Step 1: Create test data class

# tests/tests_geomstats/test_geometry/data/my_space.py

from geomstats.test.data import TestData

class MySpaceTestData(TestData):
    def belongs_test_data(self):
        data = [
            dict(point=valid_point, expected=True),
            dict(point=invalid_point, expected=False),
        ]
        return self.generate_tests(data)

Step 2: Create or reuse test case class

# geomstats/test_cases/geometry/my_space.py

from geomstats.test_cases.geometry.base import OpenSetTestCase

class MySpaceTestCase(OpenSetTestCase):
    def test_my_specific_method(self, input_val, expected, atol):
        result = self.space.my_specific_method(input_val)
        self.assertAllClose(result, expected, atol=atol)

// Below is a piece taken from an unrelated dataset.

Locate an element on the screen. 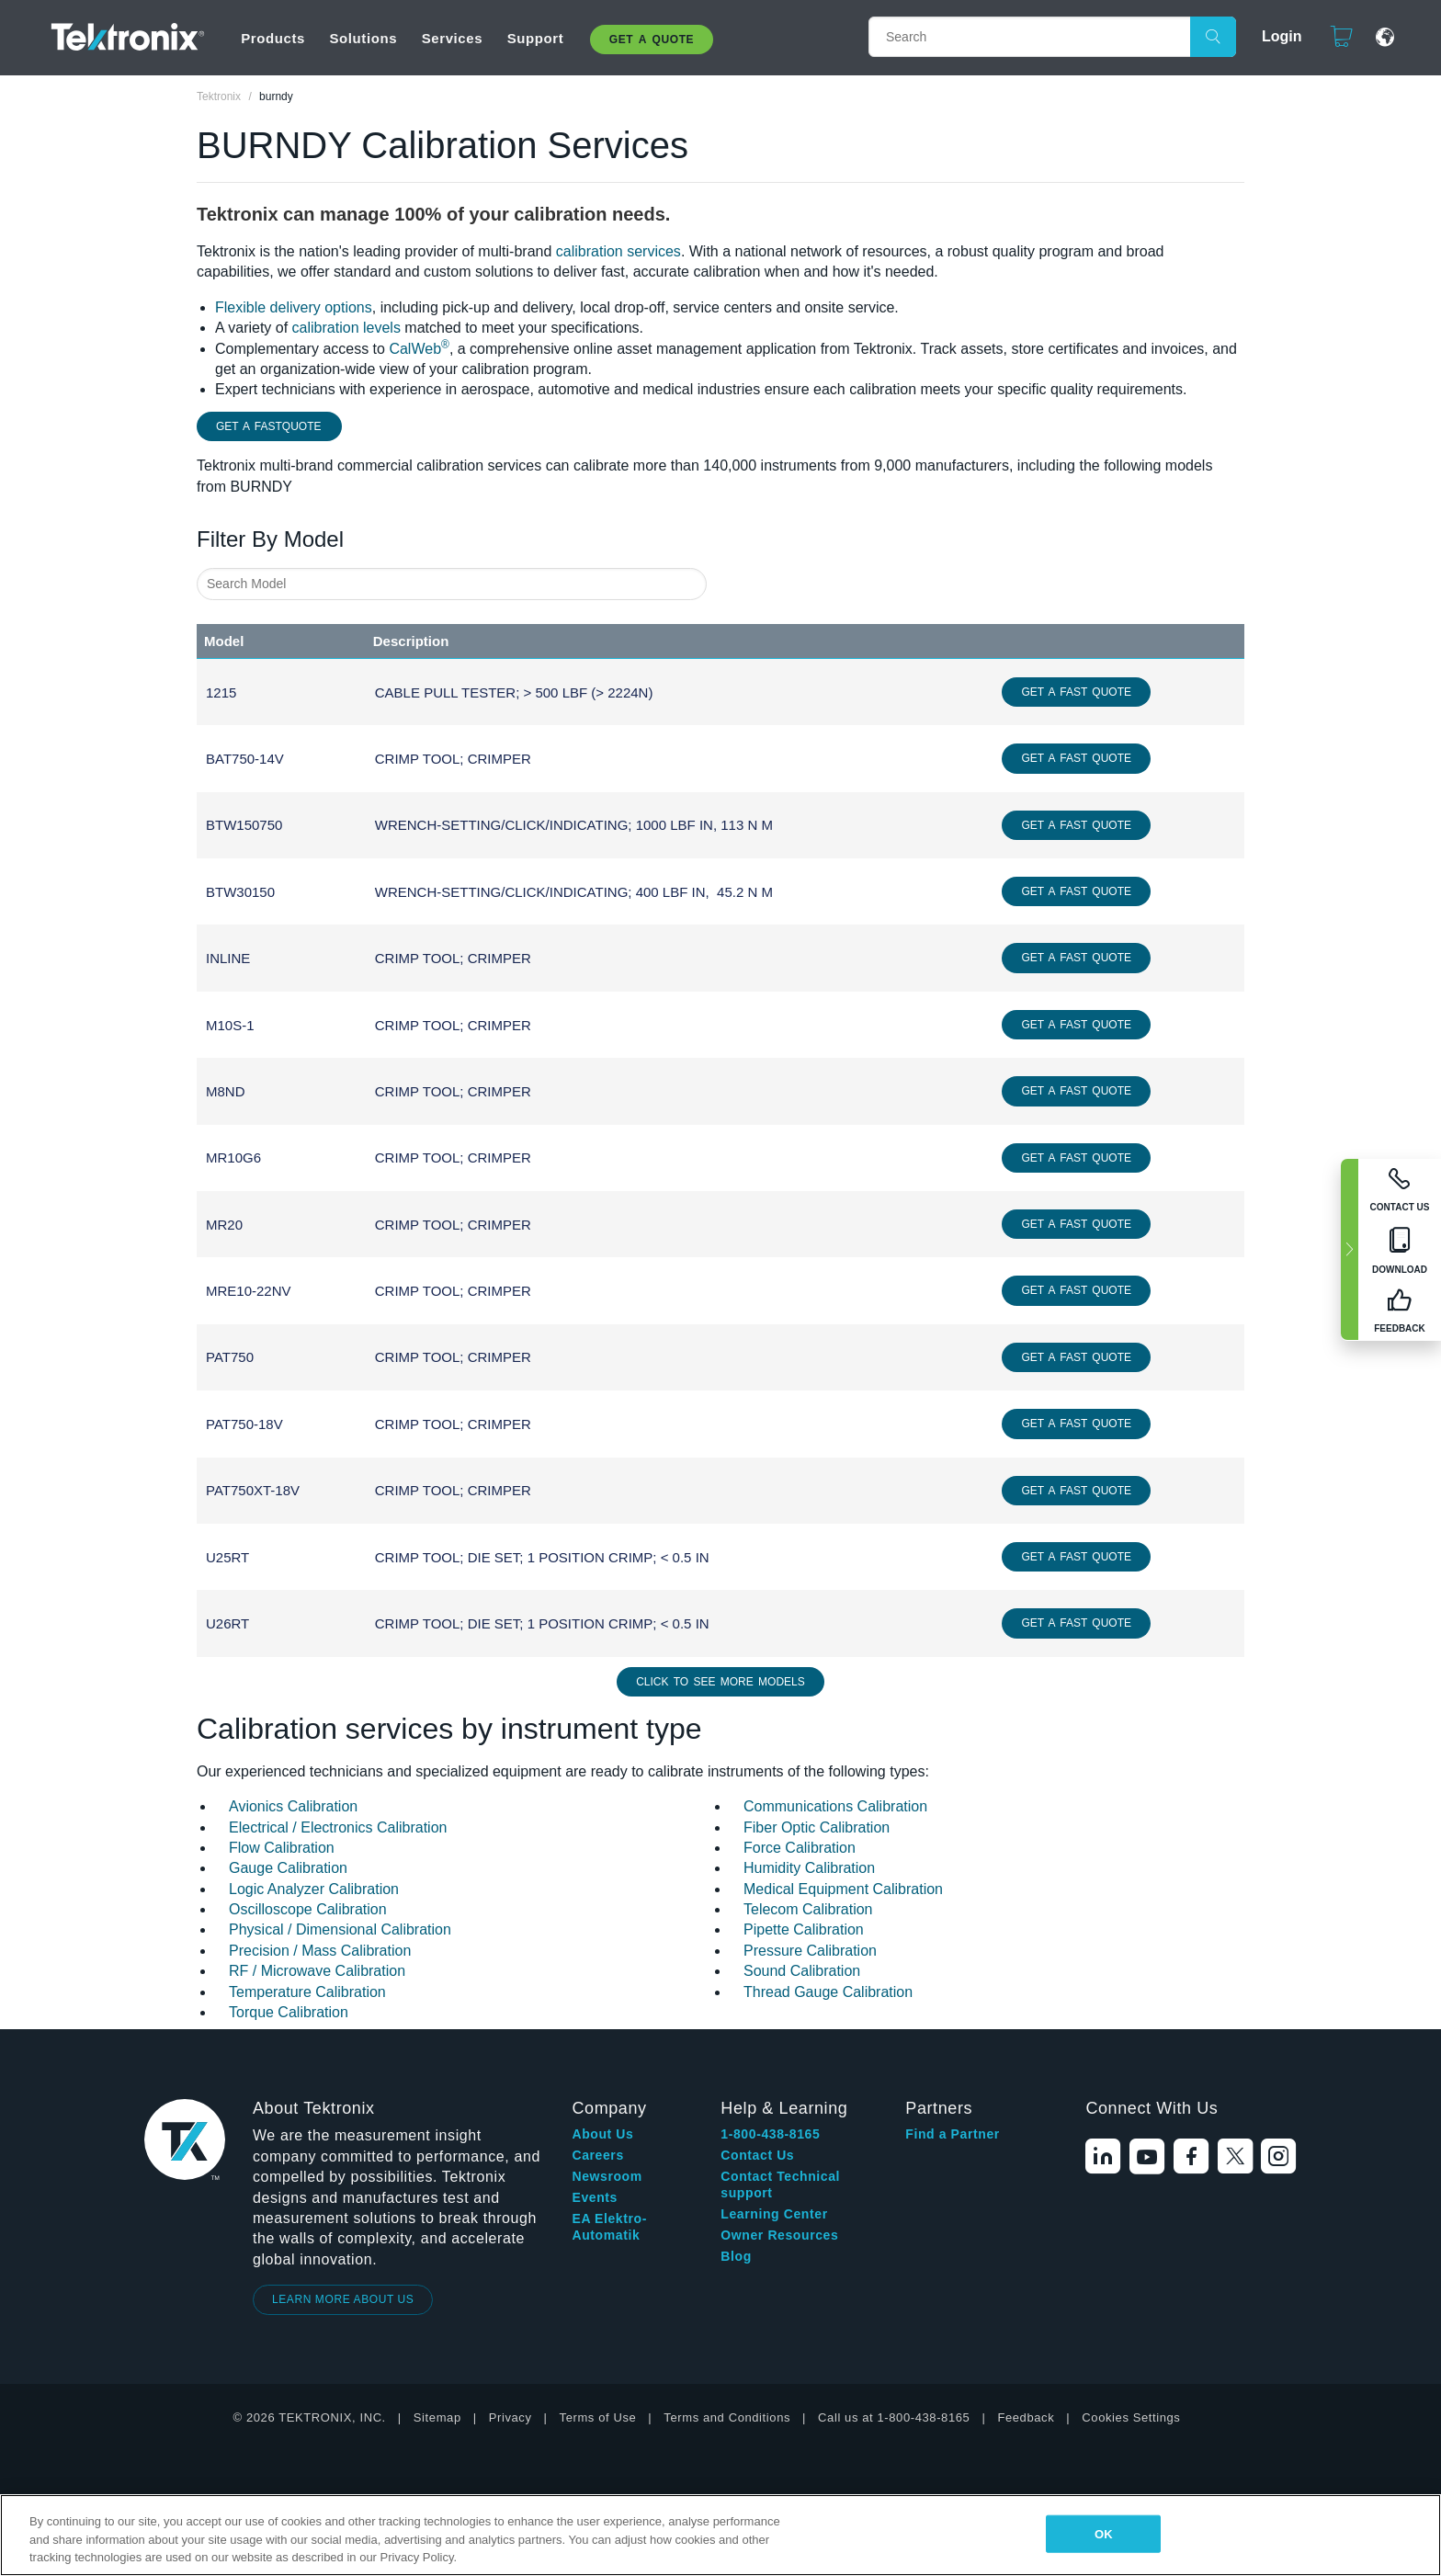  calibration services is located at coordinates (618, 251).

Step 3: Create concrete test

# tests/tests_geomstats/test_geometry/test_my_space.py

from geomstats.geometry.my_space import MySpace
from geomstats.test.parametrizers import DataBasedParametrizer
from geomstats.test_cases.geometry.my_space import MySpaceTestCase
from .data.my_space import MySpaceTestData

@pytest.mark.smoke
class TestMySpace(MySpaceTestCase, metaclass=DataBasedParametrizer):
    space = MySpace(dim=3)
    testing_data = MySpaceTestData()

Debugging Parametrized Tests#

When a parametrized test fails, pytest shows which parameter set failed:

FAILED tests/test_geometry/test_my_space.py::TestMySpace::test_belongs[point0] - AssertionError
FAILED tests/test_geometry/test_my_space.py::TestMySpace::test_belongs[point1] - AssertionError

To run a specific parameter set:

$ pytest tests/test_geometry/test_my_space.py::TestMySpace::test_belongs[point0]

To see the actual parameter values, run with -vv:

$ pytest -vv tests/test_geometry/test_my_space.py::TestMySpace::test_belongs

Common Pitfalls#

Pitfall 1: Method Name Mismatch#

The test method and data method must match:

# Wrong: Names don't match
def test_belongs(...):  # test method
    pass

def belong_test_data(self):  # data method (typo!)
    pass

# Correct:
def test_belongs(...):  # test method
    pass

def belongs_test_data(self):  # data method
    pass

Pitfall 2: Parameter Name Mismatch#

Test method parameters must match data dict keys:

# Wrong:
def test_belongs(self, point, expected_result, atol):  # expected_result
    pass

def belongs_test_data(self):
    return [dict(point=p, expected=e)]  # expected (mismatch!)

# Correct:
def test_belongs(self, point, expected, atol):
    pass

def belongs_test_data(self):
    return [dict(point=p, expected=e)]

Pitfall 3: Forgetting generate_tests()#

Always wrap data with generate_tests():

# Wrong:
def belongs_test_data(self):
    return [dict(point=p, expected=e)]  # No markers applied!

# Correct:
def belongs_test_data(self):
    data = [dict(point=p, expected=e)]
    return self.generate_tests(data)

Pitfall 4: Not Testing Vectorization#

Add vectorization test data:

class MyTestData(TestData):
    def my_method_vec_test_data(self):
        """Vectorization test for my_method."""
        return self.generate_vec_data()

Further Reading#

Summary#

The three-layer architecture may seem complex initially, but it provides:

  1. Massive code reuse - One test case, many instantiations

  2. Automatic vectorization testing - Ensures batch operations work

  3. Clear separation of concerns - What vs how vs where

  4. Maintainability - Changes propagate automatically

  5. Consistency - Enforces testing patterns across the codebase

For simple contributions, you don’t need to use this architecture. But when adding comprehensive tests for geometric spaces, it provides powerful automation and consistency.